Jesus had told Lazarus' sister Mary when he was talking to her after he arrived at Bethany, "I am the resurrection and the life. Those who believe in me, even though they die, will live." (John 11:25) Now, the resurrection was standing with them in their time of grief and weeping with them. Soon, he would work a miracle that would end their time of weeping but for the moment he sympathized with them and was with them in their pain. Sure enough, Jesus called Lazarus out of his tomb and, all mummy-like, he hobbled out and was unwrapped and was back in the land of the living.
On All Saints Day we remember those whom we said goodbye to during the past year and think about them again. In the church setting, we remember their lives in relation to the church and how they were involved in their church. We also remember the good and kind things they did and how their lives reflected the love of God in the world around them. We remember and we trust....trust in the promise of Jesus being the resurrection and the life and that he promised to all who believed in him that they would live. So, the saints whose names we call aloud are alive even as we say their names. That is true and sure and a promise based upon the goodness of God and the love of Christ that lives in our hearts.
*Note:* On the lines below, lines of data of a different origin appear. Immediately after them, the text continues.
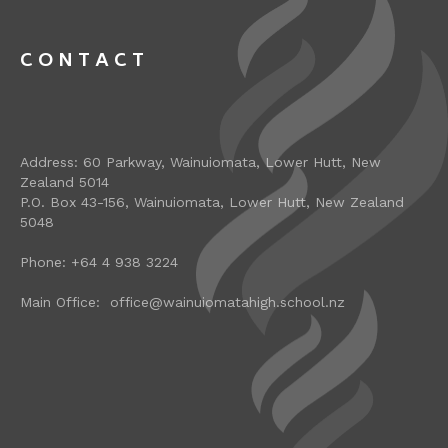
CONTACT
Address: 60 Parkway, Wainuiomata, Lower Hutt, New
Zealand 5014
P.O. Box 43-156, Wainuiomata, Lower Hutt, New Zealand
5048
Phone: +64 4 938 3224
Main Office: office@wainuiomatahigh.school.nz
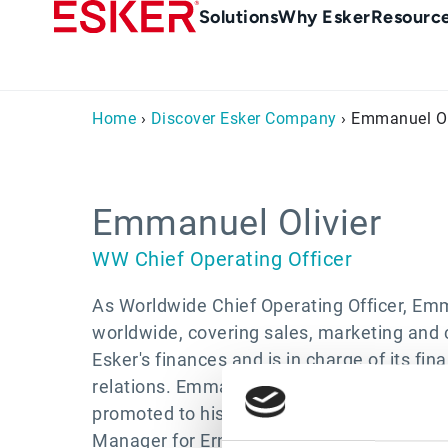
Skip
Main
Solutions
Why Esker
Resourc
to
Menu
main
-
content
en-
Home
›
Discover Esker Company
› Emmanuel Ol
gb
(British/UK)
Emmanuel Olivier
WW Chief Operating Officer
As Worldwide Chief Operating Officer, Emm
worldwide, covering sales, marketing and c
Esker's finances and is in charge of its f
relations. Emmanuel joined Esker in 1999 a
promoted to his current role in 2003. Prior
Manager for Ernst & Young for seven years,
So, know that resurrection is a part of daily living. We experience it each morning when we wake up and have our coffee and come back to life. We experience it each time we are ill and recover and find life to be meaningful again. We experience it each time we see a sunset, a butterfly, a singing bird, a jumping whale, or anything else that is alive and reflecting something about the goodness of life and living to us. Resurrection is not just an Easter event. It is a daily event and we saw it in the lives of those whom we remember who are not gone on to have it as their reality in a world we can only imagine. We know it now, though, because it is also part of our world. We just need to recognize it as we open our eyes and ears to life around us.